Volunteer program helps girls discern vocation
BOSTON -- For Emily and Johanna Holmquist, a new volunteer program provides a great opportunity to learn what life is really like inside a convent.
They spend Saturday mornings cooking and cleaning at St. Ann’s House, a community of the Sisters of St. Benedict Center in Still River.
“I think it’s a wonderful place to be when you’re a teenage girl, said their mother, Susan Holmquist. “They learn that the sisters are real, normal people, and it doesn’t make a vocation seem so far away.”
Sister Margaret Mary Baravella, MICM, directs the new volunteer project at St. Ann’s House. She said the young help is greatly appreciated, and she also looks at the program with a long-term view of spurring vocations. The current volunteers range in age from 10 to 16.
“They’re helping us out,” she said. “It’s just in its infancy,” she said of the volunteer program.
Emily, 13, and Johanna, 11, live in Sterling. They are part of a larger team of girls who give of their time at the convent. Many of these girls already know one another, either because they attend Mass at St. Ann’s House or they belong to a local homeschool group.
“Working with them, they (the girls) see that they laugh and have fun, and they still have this rich spiritual life as well,” said Holmquist. “A rich spiritual life doesn’t have to be boring or dour.”
One sister spoke with the girls about her own life and what it was like growing up with many siblings, said Holmquist. Another sister played a card game with the girls, she added.
Holmquist arranges the schedule so that each girl visits the convent every few weeks. “I switched people around so they could be with their friends,” she explained.
Sterling resident Mariana Shnaider, 16, and some of her friends work together. “I think it’s important for her to be in touch with nuns,” said Mariana’s mother, Patricia Shnaider.
Shnaider wants her daughter to learn about convent life, even if she decides it’s not for her. “For me, that’s part of the reason for sending her,” she explained.
Emily Kuefler, 12, lives in Stow. She periodically cleans and bakes at St. Ann’s House. “I just liked it,” she said of her time at the convent.
The girls help out doing “the basic things you’d do around any house on a Saturday,” said Sister Margaret Mary. She said she expects they’ll help in the large vegetable garden once the weather warms and “in the summer we’ll be doing a lot of outdoor things.”

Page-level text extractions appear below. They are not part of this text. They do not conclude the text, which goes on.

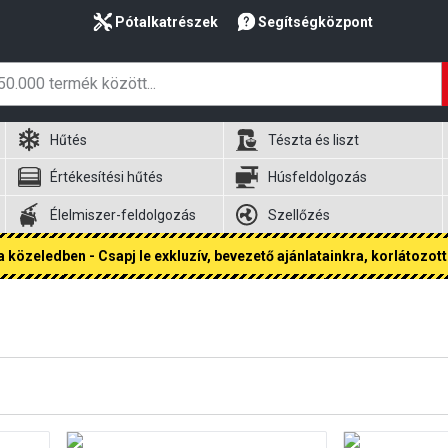
Pótalkatrészek
Segítségközpont
Hűtés
Tészta és liszt
Értékesítési hűtés
Húsfeldolgozás
Élelmiszer-feldolgozás
Szellőzés
 közeledben - Csapj le exkluzív, bevezető ajánlatainkra, korlátozott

Sister Margaret Mary, 49, the convent’s youngest member, joined 26 years ago. Lately, she said, the Sisters of St. Benedict Center have become more pro-active in vocation recruitment.
For this reason, they sponsor days of recollection for high school age and older girls. Some of these events are held at the convent, which sits on 63 hillside acres with a sweeping view of Mt. Wachusett to the west.
The sisters have also recently constructed a Web site www.sistersofstbenedictcenter.org with the similar aim of attracting potential postulants.
The Web site’s home page shows a picture of a sister in a black habit praying in the convent chapel, where each day a Tridentine Mass is offered.
Also, on the Web site are numerous pictures of girls attending days of recollection. Other community events, such as a May procession and crowning of Our Blessed Mother, give a glimpse into a more traditional Catholic life maintained at the convent.
The order, founded 50 years ago, is a canonically recognized religious congregation in communion with Rome. Its primary mission is to teach, and to write and publish books and materials on Catholic doctrine. The sisters frequently fly to other states on book-selling trips.
“I’m hoping to find vocations who would like to help out with publishing,” said Sister Margaret Mary, who added that convent life is a mix of prayer, teaching, writing and farming.
It was this very formula that attracted her to St. Ann’s House. She started searching for a religious order while she was in her early 20s. But, nearly all of them, she found, were promoting only “the social gospel.”
“For me, the social gospel was fine, but it wasn’t deep enough,” she explained. What was missing, she said, was the preservation of the Catholic faith, and a commitment to spreading it.
“Out of truth flows charity,” she said. “This order has done a good job of preserving Catholic doctrine.
“We do publish and sell our books,” she said, “but we live a monastic life as well.”
Sister Margaret Mary said her call to religious life was strong and clear. At age eight, the Boston native pledged herself to God, after her father told her, one day leaving Mass, that “the best thing you can give God is yourself.”
So she offered herself to God, although “not even really comprehending” the implications, she said.
It was this early promise, she believes, that led her to the convent. “He does take you at your word, and he will give you the graces to pursue and persevere in your vocation,” she explained.
Sister Margaret Mary knows that most of the young ladies she meets will not enter the convent. “There are plenty of girls who are going to have vocations to the married life,” she said.
But, she said, for the ones who might have a vocation, the volunteer work and the days of recollection, can help them discern.
Growing up, Holmquist, now a married mother of six, also spent Saturday mornings cleaning a convent for another group of sisters. Consequently, she considered religious life.
“The time that I spent with the sisters did make me think about a vocation,” she stated. “I considered that prayerfully and I spoke to some nuns about it.”
Now, she wants her own daughters to have the same opportunity. “Without exposure, the girls don’t know what a vocation is,” said Holmquist.